Server For Computing/Predicting DEPTH, Cavity Sizes, Ligand Binding Sites and pKa

DEPTH Algorithm

Depth is the distance of a atom/residue to its closest molecule of bulk solvent.

Step 1: Solvating the Protein Molecule

The protein molecule of interest is placed at the center of a pre-equilibrated box of solvent (water). Full atomic water model SPC216 (generated using GROMACS [Hess et at, 2008] genbox with spc216.gro structural file) is used here.
The water molecules that clash with atoms of the protein (within 2.6Å of protein atoms) are removed from the box.

Step 2: Solvating the Protein Molecule

Other than the clashing water molecules, non-bulk waters are also removed from the box.

Non-bulk waters are those that are trapped in cavities (Figure 1) and isolated from the bulk solvent.

Isolated water are detected by inspecting the number of water molecules in its immediate neighborhood.

A water molecule is considered non-bulk if there are less than a specified minimum number of neighborhood waters (default value = 4) within a spherical volume of a specified solvent neighborhood radius(default value 4.2Å, Figure 2).
The removal of a cavity water causes its immediately neighboring waters to lose one neighborhood water molecule. For this reason, the check and removal of non-bulk waters is iterated until there is no further removal of water from the solvent box. For practical reasons, users are advised to vary the minimum number of neighborhood waters in the range 1 - 5. Checking for larger number of neighborhood waters often results in the removal of all water molecules.

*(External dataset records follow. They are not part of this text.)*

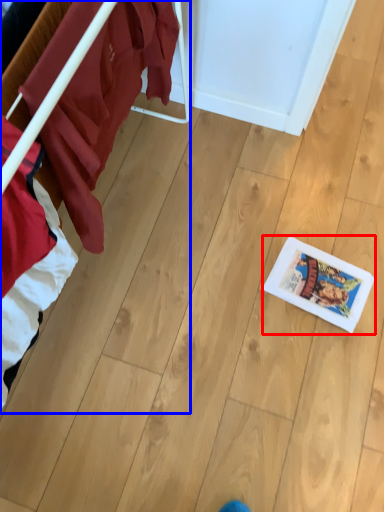 Question: Which object is closer to the camera taking this photo, comic book (highlighted by a red box) or furniture (highlighted by a blue box)?

Choices:
 (A) comic book
 (B) furniture

Answer: (B) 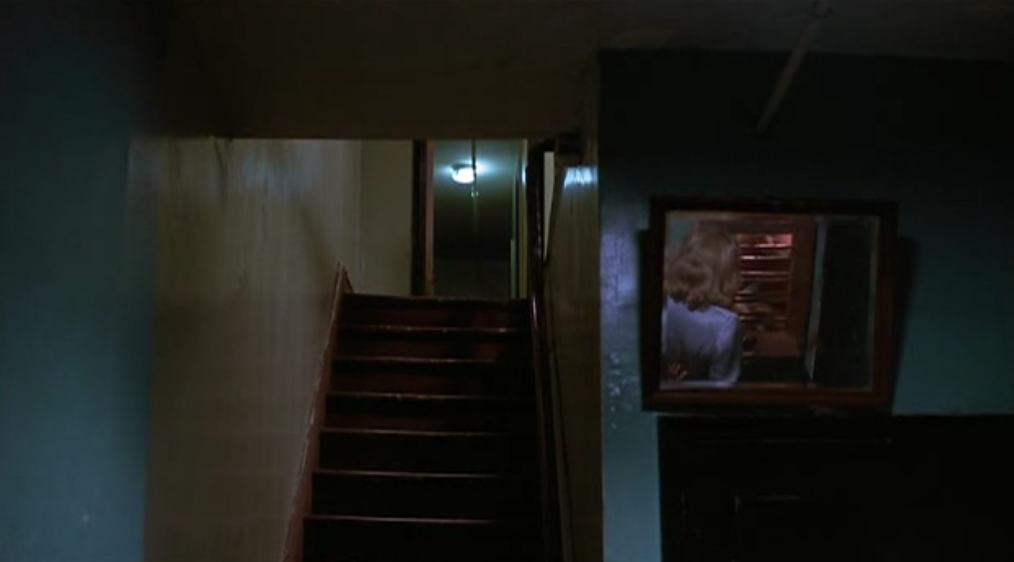 Identify the location of light. (465, 173). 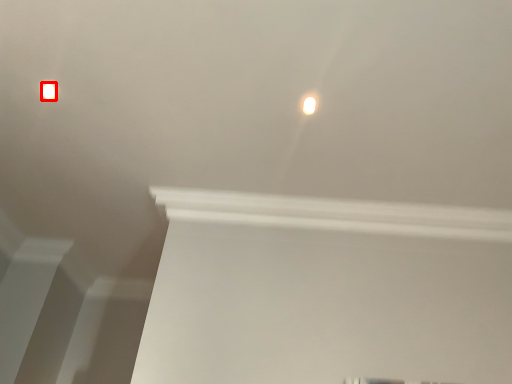 Question: In this image, where is lamp (annotated by the red box) located relative to lamp?

Choices:
 (A) right
 (B) left

Answer: (B) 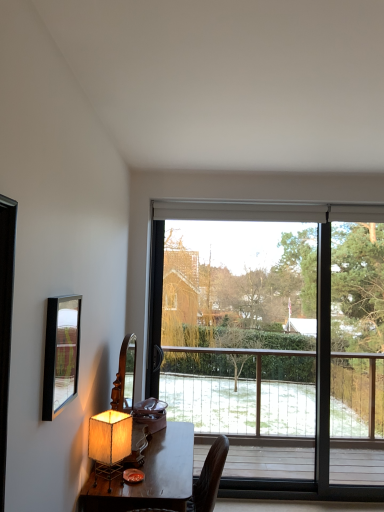 Question: From a real-world perspective, is matte beige lampshade at lower left below transparent glass window at center?

Choices:
 (A) no
 (B) yes

Answer: (B)

Question: Can you confirm if matte beige lampshade at lower left is thinner than transparent glass window at center?

Choices:
 (A) no
 (B) yes

Answer: (A)

Question: Does matte beige lampshade at lower left have a greater height compared to transparent glass window at center?

Choices:
 (A) no
 (B) yes

Answer: (A)

Question: Is matte beige lampshade at lower left to the right of transparent glass window at center from the viewer's perspective?

Choices:
 (A) no
 (B) yes

Answer: (A)

Question: From the image's perspective, is matte beige lampshade at lower left on transparent glass window at center?

Choices:
 (A) yes
 (B) no

Answer: (B)

Question: Considering the positions of transparent glass window at center and wooden desk at lower left in the image, is transparent glass window at center wider or thinner than wooden desk at lower left?

Choices:
 (A) thin
 (B) wide

Answer: (A)

Question: Based on their positions, is transparent glass window at center located to the left or right of wooden desk at lower left?

Choices:
 (A) left
 (B) right

Answer: (B)

Question: Is point (292, 287) closer or farther from the camera than point (125, 507)?

Choices:
 (A) closer
 (B) farther

Answer: (B)

Question: Based on their sizes in the image, would you say transparent glass window at center is bigger or smaller than wooden desk at lower left?

Choices:
 (A) big
 (B) small

Answer: (B)

Question: In terms of width, does matte black mirror at left look wider or thinner when compared to wooden desk at lower left?

Choices:
 (A) thin
 (B) wide

Answer: (A)

Question: Is matte black mirror at left inside or outside of wooden desk at lower left?

Choices:
 (A) outside
 (B) inside

Answer: (A)

Question: Is matte black mirror at left taller or shorter than wooden desk at lower left?

Choices:
 (A) tall
 (B) short

Answer: (B)

Question: From a real-world perspective, is matte black mirror at left above or below wooden desk at lower left?

Choices:
 (A) below
 (B) above

Answer: (B)

Question: Looking at their shapes, would you say wooden desk at lower left is wider or thinner than matte beige lampshade at lower left?

Choices:
 (A) wide
 (B) thin

Answer: (A)

Question: From a real-world perspective, is wooden desk at lower left above or below matte beige lampshade at lower left?

Choices:
 (A) below
 (B) above

Answer: (A) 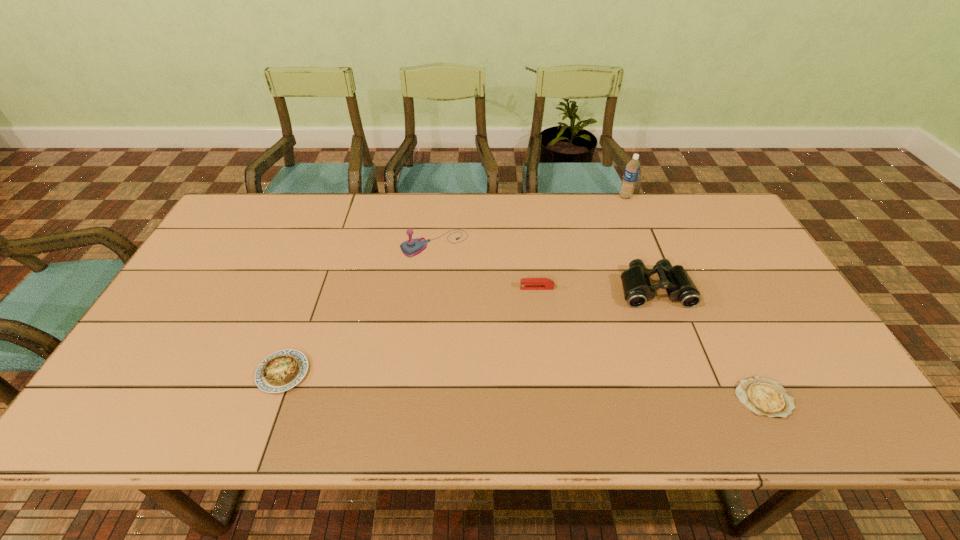 Where is `joystick that is positioned at the far edge`? This screenshot has width=960, height=540. joystick that is positioned at the far edge is located at coordinates (412, 247).

Find the location of a particular element. object situated at the near edge is located at coordinates (765, 397).

Locate an element on the screen. object that is at the right edge is located at coordinates (765, 397).

You are a GUI agent. You are given a task and a screenshot of the screen. Output one action in this format:
    pyautogui.click(x=<x>, y=<y>)
    Task: Click on the object that is at the near right corner
    The height and width of the screenshot is (540, 960).
    Given the screenshot: What is the action you would take?
    pyautogui.click(x=765, y=397)

This screenshot has width=960, height=540. I want to click on vacant position at the far edge of the desktop, so click(644, 214).

Where is `vacant space at the near edge of the desktop`? Image resolution: width=960 pixels, height=540 pixels. vacant space at the near edge of the desktop is located at coordinates (297, 407).

In the image, there is a desktop. Identify the location of vacant space at the left edge. (229, 268).

In the image, there is a desktop. Identify the location of vacant space at the right edge. The image size is (960, 540). (780, 307).

This screenshot has width=960, height=540. Identify the location of free point at the far left corner. (258, 236).

At what (x,y) coordinates should I click in order to perform the action: click on vacant space that's between the stapler and the farthest object. Please return your answer as a coordinate pair (x, y). Image resolution: width=960 pixels, height=540 pixels. Looking at the image, I should click on (581, 242). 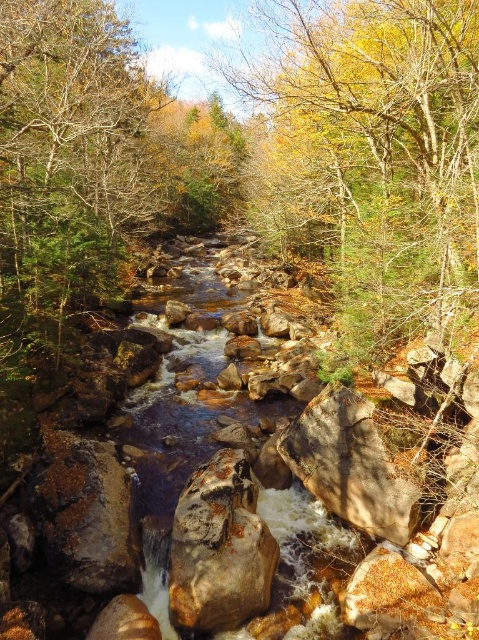 Question: Which of these objects is positioned closest to the brown wood tree at center?

Choices:
 (A) brown rough rock at center
 (B) yellow-green leaves at center

Answer: (B)

Question: Which point appears farthest from the camera in this image?

Choices:
 (A) pyautogui.click(x=101, y=236)
 (B) pyautogui.click(x=331, y=481)
 (C) pyautogui.click(x=342, y=198)

Answer: (A)

Question: Is yellow-green leaves at center above brown rough rock at center?

Choices:
 (A) yes
 (B) no

Answer: (A)

Question: Does yellow-green leaves at center have a greater width compared to brown wood tree at center?

Choices:
 (A) yes
 (B) no

Answer: (A)

Question: Which point appears farthest from the camera in this image?

Choices:
 (A) (371, 445)
 (B) (352, 136)

Answer: (B)

Question: Can you confirm if yellow-green leaves at center is positioned below brown rough rock at center?

Choices:
 (A) no
 (B) yes

Answer: (A) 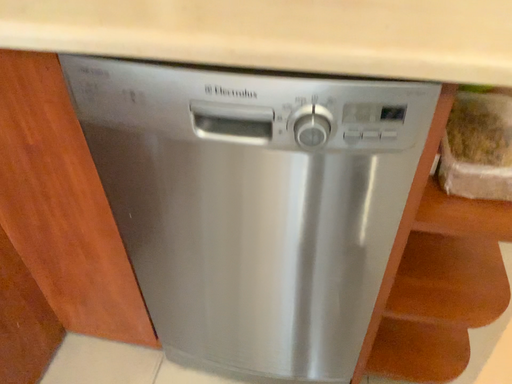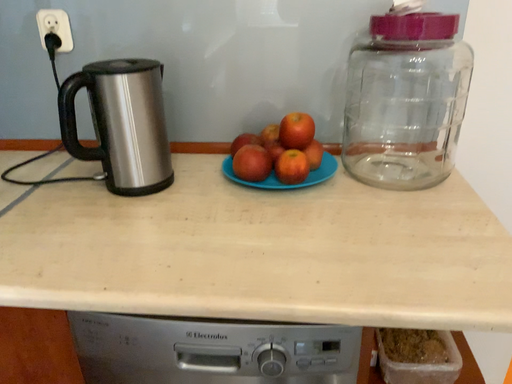 Question: Which way did the camera rotate in the video?

Choices:
 (A) rotated upward
 (B) rotated downward

Answer: (A) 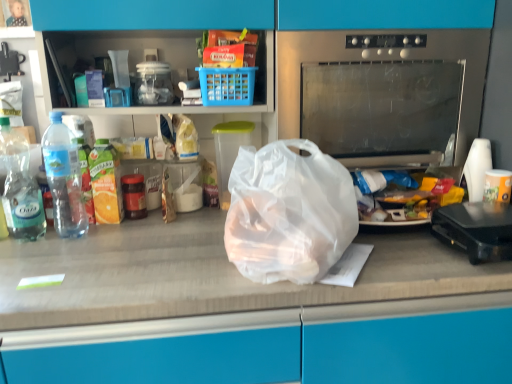 Locate an element on the screen. vacant area that lies to the right of clear plastic bottle at left, which is the first bottle from left to right is located at coordinates (87, 241). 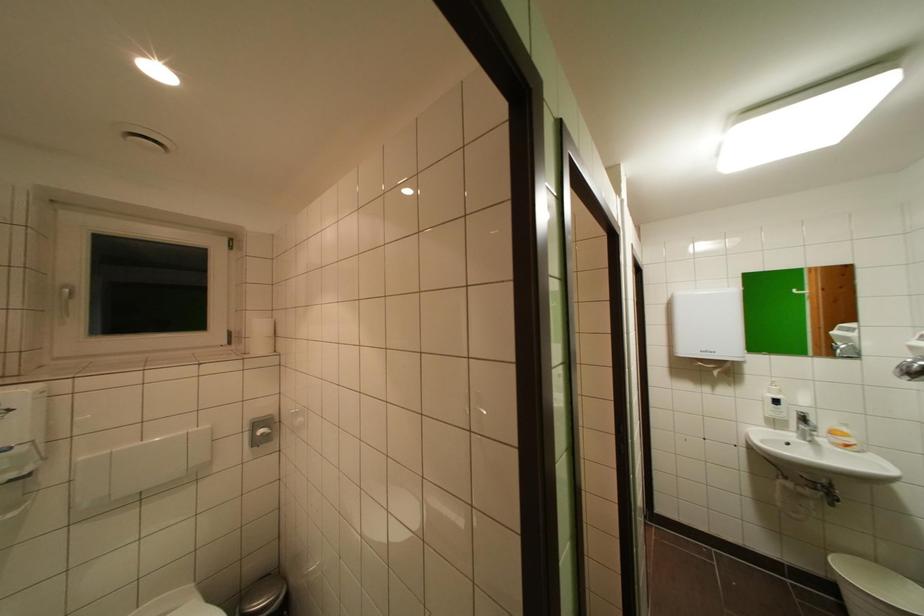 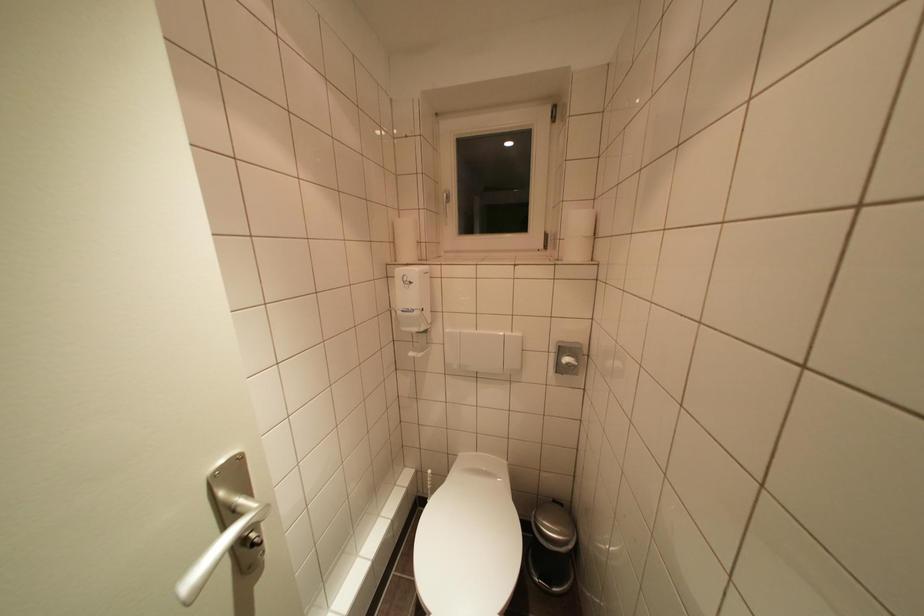 The first image is from the beginning of the video and the second image is from the end. How did the camera likely rotate when shooting the video?

The camera rotated toward left-down.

Responsive image Responsive image

Step 3: Sampling Solvent Configurations

The bulk water surrounding a protein is freely diffusing. To mimic this dynamics of bulk water, the protein is solvated repeatedly, each time in a different orientation. New orientations are generated by rotating the protein by a random angle about an axis passing through its center of mass, and translating it along the X-axis to a random distance < 2.8 Å (the average distance between neighboring water molecule in the box). Each solvation of the protein is considered to represent a snapshot of the dynamics of bulk-water. With sufficient number of solvations, water molecules can explore all regions accessible to bulk solvent, hence mimicking bulk-water dynamics (Figure 3).
At each solvation iteration, the value of atom/residue depth is computed as the distance between the atom/residue to the closest molecule of bulk water. Depth is finally reported as the average depth over all solvation iterations. The user can specify the 'number of solvation cycles '(default = 25).
Note: Run time scales linearly with number of solvation cycles.

Responsive image

Binding Cavity Prediction

Step 1: Constructing Binding Cavity Probability Tables for Amino-Acids

A binding cavity is a protein sub-structure of conserved geometrical and chemical properties complimentary to its bound ligand. Using a training-set of ligand bound high resolution crystal structures of proteins, residue depth and solvent-accessible area values were computed for all residues. The probability of individual amino acids to form part of the binding cavity is parametrized by the residue depth, accessible area value pairs (Figure 4)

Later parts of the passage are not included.